- _PROBLEM_
Copy out each line of the material that includes the word "folks".

- _DATASET RECORDS_
== == ==
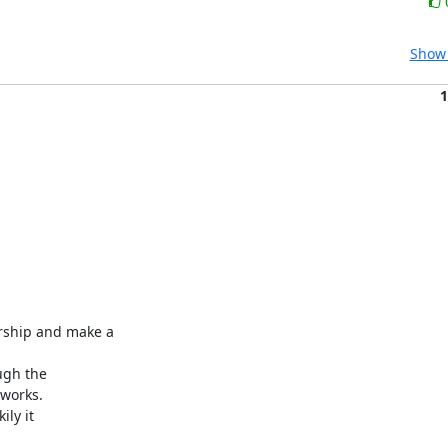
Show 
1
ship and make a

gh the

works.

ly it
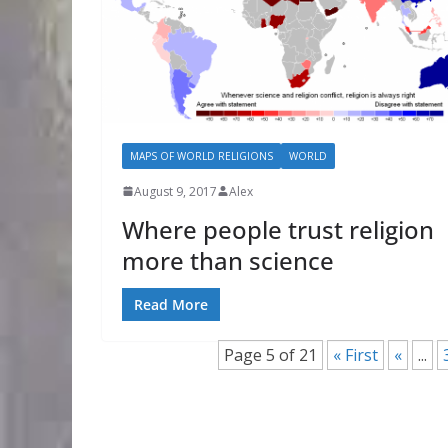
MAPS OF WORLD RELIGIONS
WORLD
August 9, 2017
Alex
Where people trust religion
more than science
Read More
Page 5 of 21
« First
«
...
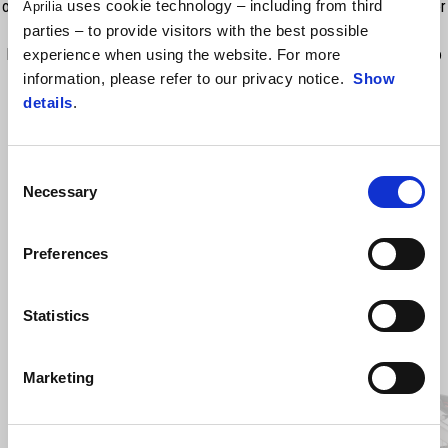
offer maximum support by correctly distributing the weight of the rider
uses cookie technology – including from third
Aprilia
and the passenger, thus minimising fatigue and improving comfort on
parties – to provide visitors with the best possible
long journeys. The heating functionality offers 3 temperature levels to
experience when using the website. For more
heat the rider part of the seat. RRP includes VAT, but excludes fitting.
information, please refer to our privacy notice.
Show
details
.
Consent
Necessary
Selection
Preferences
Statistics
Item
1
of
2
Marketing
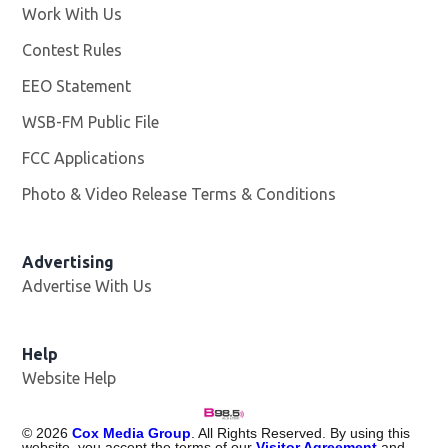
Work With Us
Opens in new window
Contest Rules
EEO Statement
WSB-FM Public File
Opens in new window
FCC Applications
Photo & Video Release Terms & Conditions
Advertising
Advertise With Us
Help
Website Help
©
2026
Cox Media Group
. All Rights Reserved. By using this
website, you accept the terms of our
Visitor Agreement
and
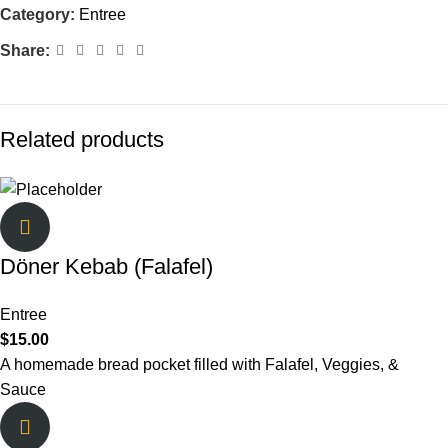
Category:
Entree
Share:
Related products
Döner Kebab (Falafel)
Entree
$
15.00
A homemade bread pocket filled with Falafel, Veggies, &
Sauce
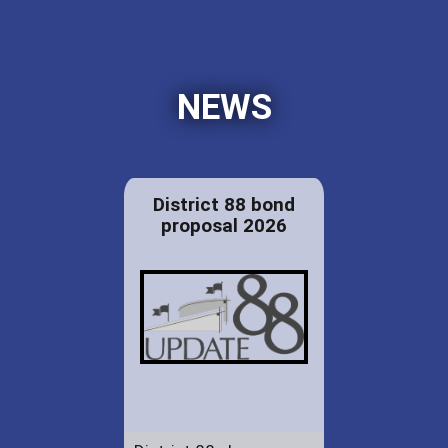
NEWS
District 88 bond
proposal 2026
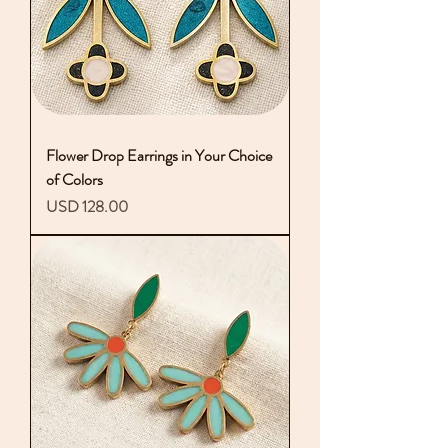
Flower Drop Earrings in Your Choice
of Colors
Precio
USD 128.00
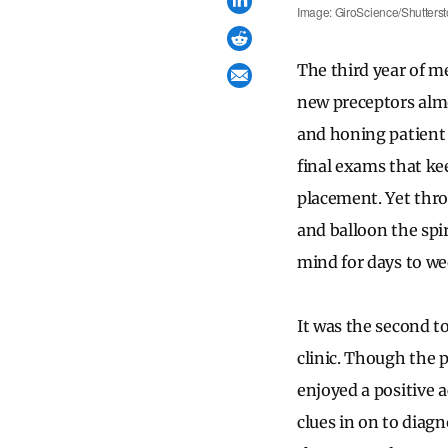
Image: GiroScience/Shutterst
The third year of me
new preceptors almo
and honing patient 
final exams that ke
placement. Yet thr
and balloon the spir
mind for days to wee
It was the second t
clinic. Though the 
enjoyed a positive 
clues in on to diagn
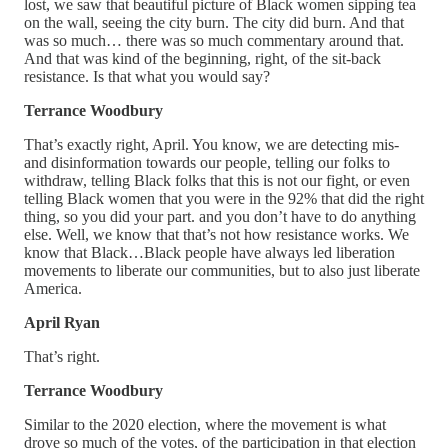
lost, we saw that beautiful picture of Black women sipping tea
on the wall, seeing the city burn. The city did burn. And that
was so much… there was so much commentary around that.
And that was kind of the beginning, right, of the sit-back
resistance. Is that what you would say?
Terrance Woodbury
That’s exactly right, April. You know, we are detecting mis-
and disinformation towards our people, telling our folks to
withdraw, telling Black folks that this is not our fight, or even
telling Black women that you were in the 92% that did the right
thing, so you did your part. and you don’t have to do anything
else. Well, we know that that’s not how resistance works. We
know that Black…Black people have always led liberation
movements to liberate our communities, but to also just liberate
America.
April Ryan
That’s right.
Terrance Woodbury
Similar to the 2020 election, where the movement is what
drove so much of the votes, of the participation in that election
== == ==
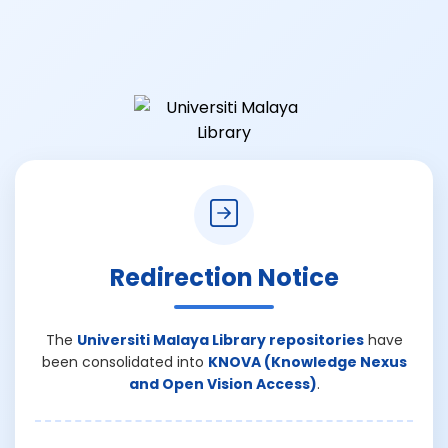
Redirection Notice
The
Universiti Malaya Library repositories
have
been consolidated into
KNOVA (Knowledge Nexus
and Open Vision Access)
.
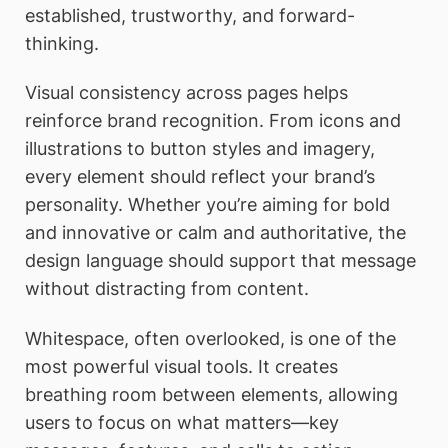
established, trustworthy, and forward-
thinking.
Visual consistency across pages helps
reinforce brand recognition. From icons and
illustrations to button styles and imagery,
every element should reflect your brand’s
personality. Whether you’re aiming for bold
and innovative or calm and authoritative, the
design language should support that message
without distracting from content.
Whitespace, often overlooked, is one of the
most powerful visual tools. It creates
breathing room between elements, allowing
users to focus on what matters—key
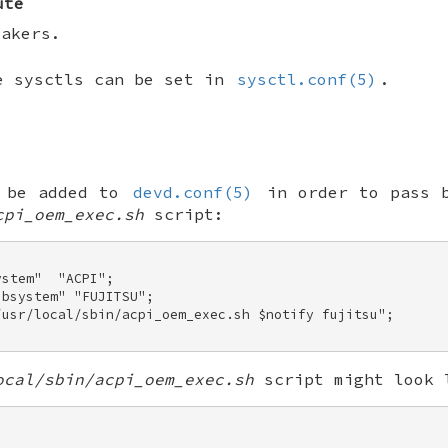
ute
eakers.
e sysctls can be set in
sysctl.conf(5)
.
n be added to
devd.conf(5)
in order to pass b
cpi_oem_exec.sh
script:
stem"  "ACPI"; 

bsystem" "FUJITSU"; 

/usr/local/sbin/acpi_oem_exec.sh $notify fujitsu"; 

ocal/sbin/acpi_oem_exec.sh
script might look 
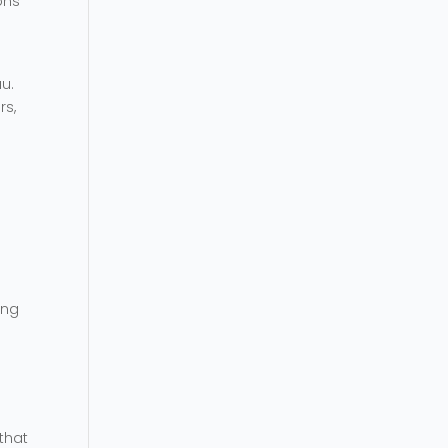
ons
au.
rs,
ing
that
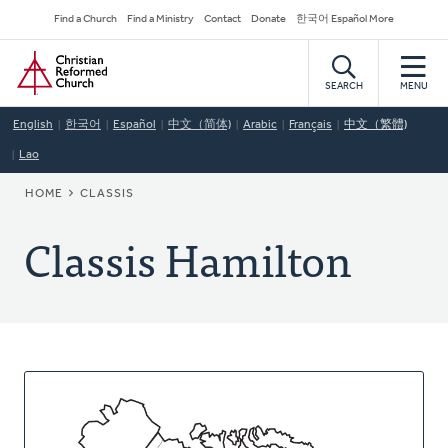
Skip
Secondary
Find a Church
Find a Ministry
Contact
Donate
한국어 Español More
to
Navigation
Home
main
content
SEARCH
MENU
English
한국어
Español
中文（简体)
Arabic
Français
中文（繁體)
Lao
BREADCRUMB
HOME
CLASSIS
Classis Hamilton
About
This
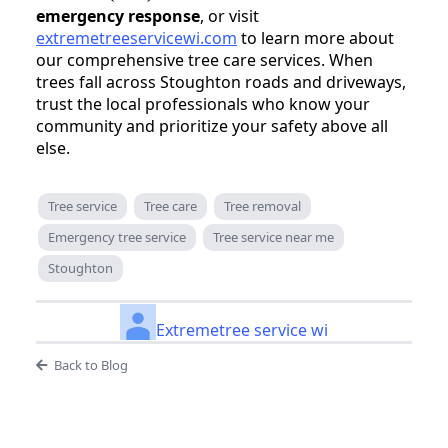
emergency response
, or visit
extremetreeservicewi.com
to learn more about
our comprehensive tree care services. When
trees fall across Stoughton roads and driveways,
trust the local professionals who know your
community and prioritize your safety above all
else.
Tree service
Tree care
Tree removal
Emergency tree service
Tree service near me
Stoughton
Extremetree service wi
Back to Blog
== == ==
- _ANSWER SPACE_
and disinformation towards our people, telling our folks to
withdraw, telling Black folks that this is not our fight, or even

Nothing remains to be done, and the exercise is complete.